A pesar de que sobre el nazismo y sus secuelas se ha indagado más que sobre cualquier otro período de la historia, no había surgido hasta el momento ningún texto que analizara en exclusividad su evolución a través del tiempo y la experiencia de las víctimas y los verdugos que habitaron Sus espacios.
Con el propósito de reparar esa omisión, Wachsmann emprende en esta obra publicada por el sello Crítica un documentado recorrido donde describe el circuito de la vida y la muerte en estos tenebrosos espacios y registra las transformaciones que se produjeron en ellos al calor de los cambios políticos y sociales introducidos por el régimen nazi.
A través de más de 800 páginas, la obra da cuenta de la configuración de los campos de concentración durante los 12 años de gobierno del Tercer Reich y despeja dudas en torno a una serie de espacios que no pertenecen a esta categoría, como los campamentos de Treblinka y Sobibor, creados con la excluyente misión del exterminio.
La disquisición de Wachsmann entre campos de concentración y campos de exterminio es clara: en los primeros murió gran cantidad de gente por hambre, enfermedades o exceso de trabajo, pero el asesinato no fue el único propósito, como sí aconteció con los segundos.
El historiador alemán se ha pasado los últimos diez años dedicado a la investigación de este tema, que en su texto se enriquece a partir del contrapunto entre los tramos de descripciones documentadas y las historias personales de las víctimas y sus torturadores.
Según Wachsmann, los campos se propagaron después de que los nazis tomaran el poder en 1933 con el objetivo de amedrentar a los opositores políticos y rápidamente burlaron los incipientes controles estatales para vulnerar todo límite: al llegar 1945 había más de 700.000 prisioneros en más de 500 campamentos y campos de "satélites".
El historiador alemán explica cómo las SS de Heinrich Himmler tomaron el control del sistema de campos de concentración y lo pusieron al servicio del hostigamiento a comunistas, homosexuales, judíos y prisioneros de guerra rusos, polacos.
Wachsmann describe en su texto todo un catálogo de atrocidades como la existencia de los "comando de pie", una modalidad que obligaba a todos los prisioneros sin trabajo asignado a permanecer de pie todo el dí­a dentro de un reciento lleno de gente, al tiempo que los niños que eran demasiado jóvenes para trabajar debían marchar en círculos todo el día.

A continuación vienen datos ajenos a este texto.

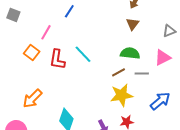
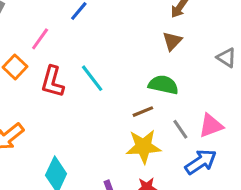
gray triangle: (169, 31) -> (226, 58), turned 48
pink triangle: (163, 58) -> (211, 126), moved
gray line: (142, 73) -> (180, 129), moved, turned 48

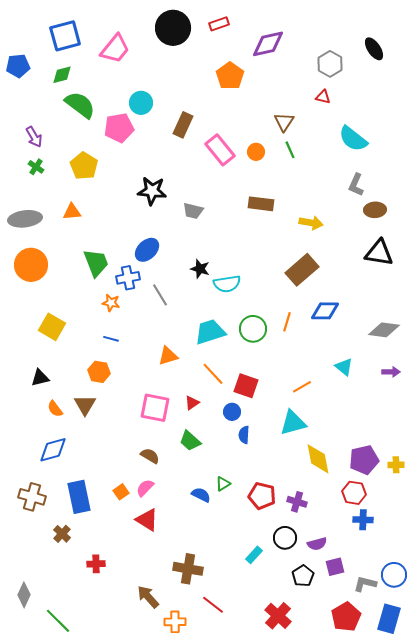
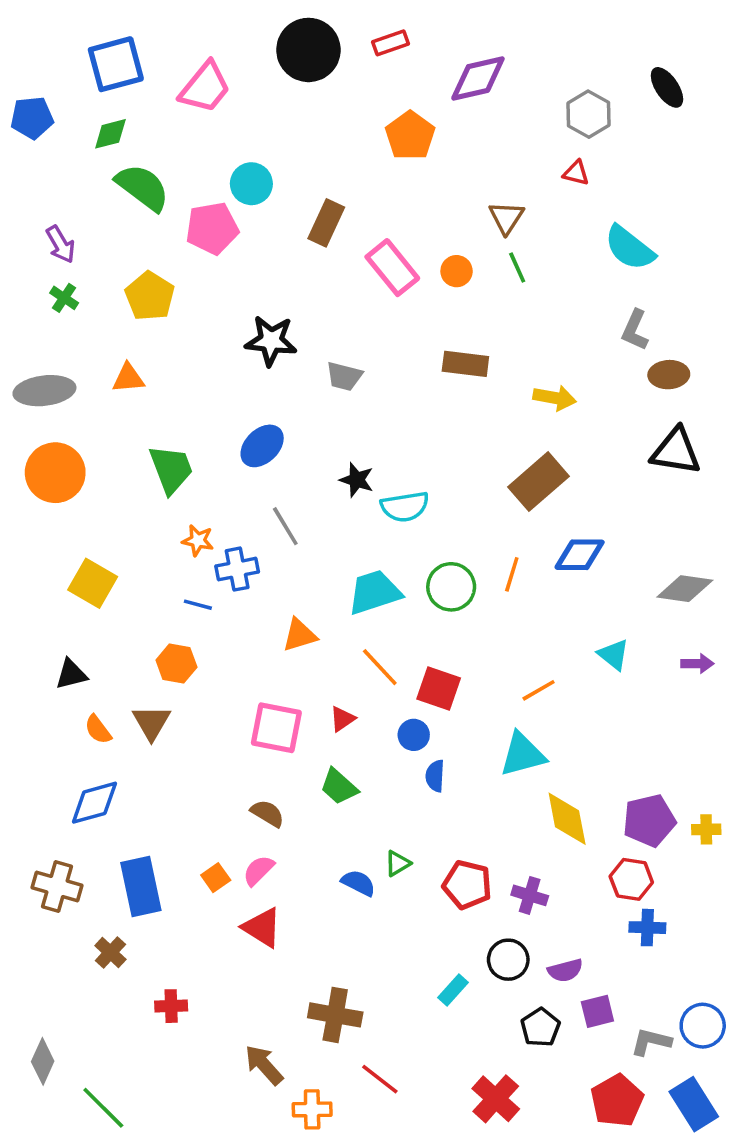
blue cross: (128, 278) -> (237, 569), moved
blue rectangle: (389, 619) -> (694, 1104), turned -48

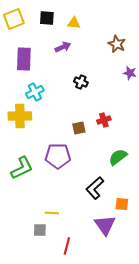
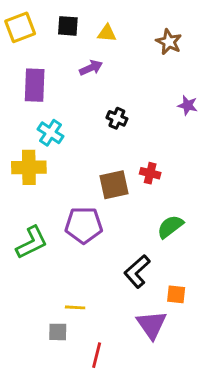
brown star: (117, 44) -> (169, 42), moved
cyan cross: (35, 92) -> (51, 133), turned -30
red cross: (104, 120) -> (150, 173), turned 32
brown square: (79, 128) -> (114, 185), size x1.5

El investigador sostiene que los campos de concentración nazis tuvieron en su origen una finalidad ligada a funcionar como "herramientas de opresión", pero a medida que crecieron naturalizaron métodos cada vez más extremos de crueldad que sumergieron a la víctima y al agresor con su monstruosidad.
Como era previsible, Wachsmann pone el foco en Auschwitz, el principal entre los 27 campos testimoniados y aquel cuya maquinaria de exterminio permaneció intacta para estudiar y fotografiar.
El historiador documenta que el campo inaugurado en junio de 1940 fue letal desde sus inicios: de los 147.000 polacos enviados a Auschwitz, 74.000 murieron, más que el número total de presos, que murieron en cualquier otro campo, con la excepción de Mauthausen y posiblemente Majdanek.
Según explica Wachsmann, los campos nazis no fueron mecanismos perfectamente engrasados desde su origen, ni mucho menos las eficaces máquinas de terror y crimen masivo que llegaron a ser durante la guerra.
"Se puede comprender la evolución del nazismo en paralelo a la evolución de los campos de concentración -explica el historiador alemán en su texto-. Estos reflejaban sus cambiantes objetivos, ambiciones y obsesiones: desde la erradicación de los opositores polí­ticos y los marginados sociales (como mendigos y delincuentes) antes de la guerra, a la conquista, el genocidio y el trabajo esclavo durante la misma".